I don't get people buying HP printers either. They did make really good printers 2~3 decades ago (absolutely loved my Deskjet 695C and the cartridges weren't really hard to refill), but recently their printers are nothing more than e-waste.
Today you should just get a Brother laser printer.
our HP Envy model lasted ,i shit you not, 5 months.
our epson eco-tank we got after that happily prints away 2 years after we bought it without issue. i think we refilled the colors once, and the black 2 times now. for 10€ a bottle.
Eeeh, I had a black and white (well, black) inkjet from HP in the 90s' and the ink would always dry out. I don't think I ever managed to finish a cartridge on that thing.
Inkjets have always sucked. Lasers all the way, even for colour. And if you want to print photos, go through a lab, it's way cheaper anyway.
Then fuck your insecure firmware too.
What a flaming pile of bullshit: HP is cancer when it comes to consumer printers.
The only reason the attack vector exists in the first place is because they introduced it to price gouge the shit out of their customers.
"...it doesn't"
This problem was solved decades ago: don't have circuits on the ink cartridge.
Exhibit A of why CEOs get paid way too much. He made $22 million in 2022. A CEO should have at least a attic understanding of statements they make to the public. This guy cannot even handle that much.
Way back in the day HP was one of the best technology companies around. They were innovative, produced high quality products, and were a good place to work. It makes me sad that HP is now one of the worst tech companies and has among the strongest anti-consumer attitudes.
Horseshit
We've known what HP is since the 90s, if you still own a HP product it's kind of on you now.

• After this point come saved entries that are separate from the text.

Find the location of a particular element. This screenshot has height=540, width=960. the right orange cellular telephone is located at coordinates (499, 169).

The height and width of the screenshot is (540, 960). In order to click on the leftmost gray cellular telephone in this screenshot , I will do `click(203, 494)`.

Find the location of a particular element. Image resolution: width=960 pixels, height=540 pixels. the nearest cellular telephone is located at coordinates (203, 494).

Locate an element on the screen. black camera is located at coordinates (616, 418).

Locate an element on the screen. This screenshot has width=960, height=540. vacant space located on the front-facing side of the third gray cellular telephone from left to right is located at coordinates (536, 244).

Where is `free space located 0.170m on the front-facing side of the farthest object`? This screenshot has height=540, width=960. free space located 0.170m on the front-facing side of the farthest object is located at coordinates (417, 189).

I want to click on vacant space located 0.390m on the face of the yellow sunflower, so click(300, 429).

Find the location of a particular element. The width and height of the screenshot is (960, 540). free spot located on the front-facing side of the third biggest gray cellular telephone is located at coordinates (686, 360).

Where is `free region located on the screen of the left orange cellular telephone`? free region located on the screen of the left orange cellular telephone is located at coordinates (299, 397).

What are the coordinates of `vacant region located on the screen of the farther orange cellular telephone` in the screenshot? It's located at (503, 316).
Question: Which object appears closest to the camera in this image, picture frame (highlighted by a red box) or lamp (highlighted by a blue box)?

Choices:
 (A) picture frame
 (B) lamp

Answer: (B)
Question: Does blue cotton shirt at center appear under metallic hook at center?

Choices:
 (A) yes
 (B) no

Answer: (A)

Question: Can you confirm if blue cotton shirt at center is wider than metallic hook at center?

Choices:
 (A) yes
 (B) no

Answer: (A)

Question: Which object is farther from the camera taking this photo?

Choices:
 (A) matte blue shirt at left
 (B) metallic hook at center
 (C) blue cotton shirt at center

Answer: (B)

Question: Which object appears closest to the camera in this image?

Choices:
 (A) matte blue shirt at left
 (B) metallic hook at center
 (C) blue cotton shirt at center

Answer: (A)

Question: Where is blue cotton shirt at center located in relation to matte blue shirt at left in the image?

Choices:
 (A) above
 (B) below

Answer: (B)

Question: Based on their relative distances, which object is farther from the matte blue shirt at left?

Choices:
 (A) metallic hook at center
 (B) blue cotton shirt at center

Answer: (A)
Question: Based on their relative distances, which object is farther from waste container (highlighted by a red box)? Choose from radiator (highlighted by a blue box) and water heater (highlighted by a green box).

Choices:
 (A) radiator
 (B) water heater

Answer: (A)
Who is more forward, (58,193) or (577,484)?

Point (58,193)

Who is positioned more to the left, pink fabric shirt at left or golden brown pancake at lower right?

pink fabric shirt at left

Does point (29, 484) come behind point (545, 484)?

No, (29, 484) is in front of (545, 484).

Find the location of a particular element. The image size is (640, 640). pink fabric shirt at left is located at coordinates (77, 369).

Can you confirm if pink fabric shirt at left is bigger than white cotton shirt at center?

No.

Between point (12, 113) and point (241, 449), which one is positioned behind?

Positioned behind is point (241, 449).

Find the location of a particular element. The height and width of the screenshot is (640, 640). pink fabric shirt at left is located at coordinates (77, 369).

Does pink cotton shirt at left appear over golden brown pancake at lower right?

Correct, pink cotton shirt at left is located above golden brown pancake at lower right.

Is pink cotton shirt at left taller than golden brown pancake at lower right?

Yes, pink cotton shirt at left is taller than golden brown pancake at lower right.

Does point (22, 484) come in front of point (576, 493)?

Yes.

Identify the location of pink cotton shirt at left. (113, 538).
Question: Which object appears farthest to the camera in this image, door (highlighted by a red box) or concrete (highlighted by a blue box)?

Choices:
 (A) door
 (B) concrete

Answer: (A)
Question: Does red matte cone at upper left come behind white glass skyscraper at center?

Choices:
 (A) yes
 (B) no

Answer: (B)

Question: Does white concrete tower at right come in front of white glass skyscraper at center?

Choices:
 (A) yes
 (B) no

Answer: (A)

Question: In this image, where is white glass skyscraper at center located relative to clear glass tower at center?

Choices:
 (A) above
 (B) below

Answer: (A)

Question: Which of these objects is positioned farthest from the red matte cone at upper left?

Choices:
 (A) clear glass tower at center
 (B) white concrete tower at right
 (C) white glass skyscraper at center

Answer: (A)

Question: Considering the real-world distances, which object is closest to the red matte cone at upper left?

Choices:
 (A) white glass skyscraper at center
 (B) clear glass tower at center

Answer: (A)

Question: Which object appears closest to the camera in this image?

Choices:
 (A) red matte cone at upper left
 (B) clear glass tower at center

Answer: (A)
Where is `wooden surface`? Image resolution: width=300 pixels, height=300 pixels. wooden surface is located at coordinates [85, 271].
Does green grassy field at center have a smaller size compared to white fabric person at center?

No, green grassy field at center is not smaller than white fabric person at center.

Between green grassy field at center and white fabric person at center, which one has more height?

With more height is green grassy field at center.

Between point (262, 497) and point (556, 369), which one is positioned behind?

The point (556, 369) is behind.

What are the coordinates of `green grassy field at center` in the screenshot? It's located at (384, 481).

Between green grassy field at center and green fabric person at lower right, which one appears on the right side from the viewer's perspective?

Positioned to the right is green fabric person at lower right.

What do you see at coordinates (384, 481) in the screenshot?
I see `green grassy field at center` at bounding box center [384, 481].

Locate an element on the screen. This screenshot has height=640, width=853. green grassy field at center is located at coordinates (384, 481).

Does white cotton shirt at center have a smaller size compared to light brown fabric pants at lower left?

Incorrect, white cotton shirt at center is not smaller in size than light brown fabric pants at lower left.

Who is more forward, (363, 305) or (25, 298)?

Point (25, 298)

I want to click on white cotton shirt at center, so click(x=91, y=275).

Jfc, what a fucking arrogant asshole. An asshole asshole for saying it, arrogant because he thinks anyone will believe it
Also: brothers at least only blocks the third party inks from working.
Do they think this kind of shit happens in a bubble!? That people who know better don't read the news?? Any time I can, I order Lexmark, Epson, and Brother printers/faxes, as well as Dell and Lenovo PCs/laptops/servers/peripherals to replace anything HP.
Seriously, HP printers are so bad, they've soured me on the whole company, despite not having personality owned one in the past decade. These kinds of predatory, dishonest, anti-consumer practices from the top down is the sign of a company I want no part of.
Brother printers are great. If only because they don't add all the pointless bullshit add-on "features" that everyone else does.
Brother printers, they're just printers. Nothing more, nothing less.
They also take third party ink.
We're kind of locked in to Lexmark for most of our printers, but I thought Brother printers now disallow 3rd-party ink/toner? Not their fax machines though, and still better than HP...
The 10 dollars for 3000 page virus is coming!
What an absurd claim
This is the best summary I could come up with:
Last Thursday, HP CEO Enrique Lores addressed the company's controversial practice of bricking printers when users load them with third-party ink.
That frightening scenario could help explain why HP, which was hit this month with another lawsuit over its Dynamic Security system, insists on deploying it to printers.
HP has issued firmware updates that block printers with such ink cartridges from printing, leading to the above lawsuit (PDF), which is seeking class-action certification.
Still, because chips used in third-party ink cartridges are reprogrammable (their “code can be modified via a resetting tool right in the field,” according to Actionable Intelligence), they’re less secure, the company says.
Further, there's a sense from cybersecurity professionals that Ars spoke with that even if such a threat exists, it would take a high level of resources and skills, which are usually reserved for targeting high-profile victims.
Realistically, the vast majority of individual consumers and businesses shouldn't have serious concerns about ink cartridges being used to hack their machines.